## What the task requires
Count how many lines of the material hold "bounding". Respond with that number alone.

## Data supplied
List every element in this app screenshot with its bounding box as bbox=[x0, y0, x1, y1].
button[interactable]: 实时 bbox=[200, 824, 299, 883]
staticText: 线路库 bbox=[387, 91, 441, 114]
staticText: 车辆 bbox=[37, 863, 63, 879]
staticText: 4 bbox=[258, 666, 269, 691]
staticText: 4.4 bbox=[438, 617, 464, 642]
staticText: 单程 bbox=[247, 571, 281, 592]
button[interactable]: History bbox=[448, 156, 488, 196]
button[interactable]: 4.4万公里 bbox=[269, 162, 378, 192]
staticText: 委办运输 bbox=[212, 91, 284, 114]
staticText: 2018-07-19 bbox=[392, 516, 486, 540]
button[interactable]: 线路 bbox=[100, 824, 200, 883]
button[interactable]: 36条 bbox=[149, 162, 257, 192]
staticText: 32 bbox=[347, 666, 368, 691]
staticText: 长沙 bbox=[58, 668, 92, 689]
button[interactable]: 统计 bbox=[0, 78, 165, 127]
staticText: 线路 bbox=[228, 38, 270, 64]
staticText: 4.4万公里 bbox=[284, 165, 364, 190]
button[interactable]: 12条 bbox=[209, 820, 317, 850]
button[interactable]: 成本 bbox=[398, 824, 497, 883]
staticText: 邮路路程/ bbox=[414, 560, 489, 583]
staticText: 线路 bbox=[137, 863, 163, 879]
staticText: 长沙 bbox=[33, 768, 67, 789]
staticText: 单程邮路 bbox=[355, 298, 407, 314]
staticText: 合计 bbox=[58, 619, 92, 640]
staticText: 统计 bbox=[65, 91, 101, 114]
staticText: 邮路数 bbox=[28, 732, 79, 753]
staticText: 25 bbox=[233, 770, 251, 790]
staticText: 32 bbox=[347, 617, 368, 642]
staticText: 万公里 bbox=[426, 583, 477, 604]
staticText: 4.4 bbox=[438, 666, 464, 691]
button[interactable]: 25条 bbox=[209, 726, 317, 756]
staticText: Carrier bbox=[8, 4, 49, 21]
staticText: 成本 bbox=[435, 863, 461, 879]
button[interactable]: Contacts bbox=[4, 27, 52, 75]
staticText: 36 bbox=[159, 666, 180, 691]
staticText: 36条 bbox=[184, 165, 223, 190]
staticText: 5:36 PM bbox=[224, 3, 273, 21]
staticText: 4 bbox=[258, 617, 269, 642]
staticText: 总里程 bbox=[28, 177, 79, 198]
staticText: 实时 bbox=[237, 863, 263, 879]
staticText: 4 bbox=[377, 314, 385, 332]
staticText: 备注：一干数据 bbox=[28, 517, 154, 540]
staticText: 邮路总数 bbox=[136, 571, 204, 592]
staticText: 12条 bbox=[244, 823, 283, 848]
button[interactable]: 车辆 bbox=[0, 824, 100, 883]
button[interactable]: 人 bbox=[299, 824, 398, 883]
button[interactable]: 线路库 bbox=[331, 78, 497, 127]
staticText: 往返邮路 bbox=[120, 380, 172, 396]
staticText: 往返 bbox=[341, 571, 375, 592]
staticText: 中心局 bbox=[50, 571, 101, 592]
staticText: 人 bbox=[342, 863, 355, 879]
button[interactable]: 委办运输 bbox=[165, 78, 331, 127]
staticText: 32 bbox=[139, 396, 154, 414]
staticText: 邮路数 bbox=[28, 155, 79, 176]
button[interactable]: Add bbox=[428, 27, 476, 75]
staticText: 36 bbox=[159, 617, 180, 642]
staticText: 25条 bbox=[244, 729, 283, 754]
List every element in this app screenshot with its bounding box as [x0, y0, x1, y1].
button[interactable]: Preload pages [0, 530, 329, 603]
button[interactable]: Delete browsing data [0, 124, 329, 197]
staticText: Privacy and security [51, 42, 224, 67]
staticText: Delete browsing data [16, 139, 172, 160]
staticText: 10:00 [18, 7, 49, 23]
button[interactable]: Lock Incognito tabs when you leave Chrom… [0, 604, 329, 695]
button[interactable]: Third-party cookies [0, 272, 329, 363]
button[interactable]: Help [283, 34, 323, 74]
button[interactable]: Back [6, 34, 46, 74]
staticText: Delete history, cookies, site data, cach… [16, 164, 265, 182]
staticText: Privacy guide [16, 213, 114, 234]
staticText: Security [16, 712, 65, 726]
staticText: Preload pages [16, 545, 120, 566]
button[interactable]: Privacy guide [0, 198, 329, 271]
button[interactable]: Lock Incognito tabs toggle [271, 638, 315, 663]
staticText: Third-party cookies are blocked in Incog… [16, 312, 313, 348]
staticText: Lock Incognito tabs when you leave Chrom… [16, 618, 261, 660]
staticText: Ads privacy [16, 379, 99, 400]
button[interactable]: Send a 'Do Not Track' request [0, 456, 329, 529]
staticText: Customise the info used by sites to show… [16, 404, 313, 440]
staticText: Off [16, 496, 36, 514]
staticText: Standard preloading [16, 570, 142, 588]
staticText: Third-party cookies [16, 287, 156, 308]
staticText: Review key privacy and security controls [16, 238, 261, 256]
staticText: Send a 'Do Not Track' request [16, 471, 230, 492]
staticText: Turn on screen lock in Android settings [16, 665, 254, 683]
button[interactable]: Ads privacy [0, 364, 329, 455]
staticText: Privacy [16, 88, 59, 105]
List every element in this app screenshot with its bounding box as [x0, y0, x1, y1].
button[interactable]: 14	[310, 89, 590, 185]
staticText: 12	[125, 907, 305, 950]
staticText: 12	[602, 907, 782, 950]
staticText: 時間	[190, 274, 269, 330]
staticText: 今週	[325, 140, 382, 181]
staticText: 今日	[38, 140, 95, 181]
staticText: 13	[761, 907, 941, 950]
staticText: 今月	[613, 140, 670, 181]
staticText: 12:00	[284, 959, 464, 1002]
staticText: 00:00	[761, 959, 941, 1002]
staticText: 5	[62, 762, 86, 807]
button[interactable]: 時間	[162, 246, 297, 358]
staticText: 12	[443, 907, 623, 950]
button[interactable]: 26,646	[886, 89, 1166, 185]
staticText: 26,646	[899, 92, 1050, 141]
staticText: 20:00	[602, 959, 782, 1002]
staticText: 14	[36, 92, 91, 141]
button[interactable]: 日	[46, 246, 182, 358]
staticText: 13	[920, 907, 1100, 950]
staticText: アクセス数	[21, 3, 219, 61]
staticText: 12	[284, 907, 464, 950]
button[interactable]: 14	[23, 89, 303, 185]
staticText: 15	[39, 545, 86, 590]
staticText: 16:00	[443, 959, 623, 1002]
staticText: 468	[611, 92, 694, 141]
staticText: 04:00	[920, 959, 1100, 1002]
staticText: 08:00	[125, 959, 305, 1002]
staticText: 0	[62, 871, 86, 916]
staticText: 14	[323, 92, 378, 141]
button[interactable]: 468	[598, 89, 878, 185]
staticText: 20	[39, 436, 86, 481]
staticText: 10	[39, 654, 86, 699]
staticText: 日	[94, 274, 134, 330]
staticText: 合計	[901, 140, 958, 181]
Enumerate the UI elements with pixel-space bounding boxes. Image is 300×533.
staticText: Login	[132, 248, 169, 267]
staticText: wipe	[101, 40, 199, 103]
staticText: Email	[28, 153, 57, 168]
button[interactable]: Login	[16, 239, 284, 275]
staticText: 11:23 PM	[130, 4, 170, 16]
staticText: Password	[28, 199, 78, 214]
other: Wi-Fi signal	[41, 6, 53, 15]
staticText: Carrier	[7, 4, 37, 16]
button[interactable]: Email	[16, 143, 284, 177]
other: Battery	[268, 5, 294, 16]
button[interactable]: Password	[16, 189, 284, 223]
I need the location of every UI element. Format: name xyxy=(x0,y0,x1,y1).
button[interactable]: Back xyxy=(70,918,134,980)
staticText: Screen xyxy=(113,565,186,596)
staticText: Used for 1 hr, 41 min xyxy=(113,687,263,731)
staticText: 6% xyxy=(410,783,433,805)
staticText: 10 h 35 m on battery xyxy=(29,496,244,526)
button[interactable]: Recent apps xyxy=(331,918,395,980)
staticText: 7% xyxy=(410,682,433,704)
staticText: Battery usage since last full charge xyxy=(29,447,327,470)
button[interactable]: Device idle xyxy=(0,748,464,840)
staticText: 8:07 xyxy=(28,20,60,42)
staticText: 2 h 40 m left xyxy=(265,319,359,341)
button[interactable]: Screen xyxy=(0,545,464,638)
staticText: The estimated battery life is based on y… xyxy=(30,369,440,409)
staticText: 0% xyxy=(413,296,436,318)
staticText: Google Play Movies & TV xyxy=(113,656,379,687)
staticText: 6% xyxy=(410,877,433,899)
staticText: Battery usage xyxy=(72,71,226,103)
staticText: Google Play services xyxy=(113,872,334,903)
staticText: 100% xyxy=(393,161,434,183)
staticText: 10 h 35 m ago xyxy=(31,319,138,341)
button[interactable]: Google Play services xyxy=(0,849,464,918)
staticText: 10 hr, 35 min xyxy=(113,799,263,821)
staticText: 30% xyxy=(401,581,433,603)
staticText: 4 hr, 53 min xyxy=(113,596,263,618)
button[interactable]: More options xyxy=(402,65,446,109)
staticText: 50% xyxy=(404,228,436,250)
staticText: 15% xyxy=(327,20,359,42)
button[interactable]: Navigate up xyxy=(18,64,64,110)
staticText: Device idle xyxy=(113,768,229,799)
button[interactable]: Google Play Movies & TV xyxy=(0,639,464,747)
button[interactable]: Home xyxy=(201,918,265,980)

## Result for this exercise
4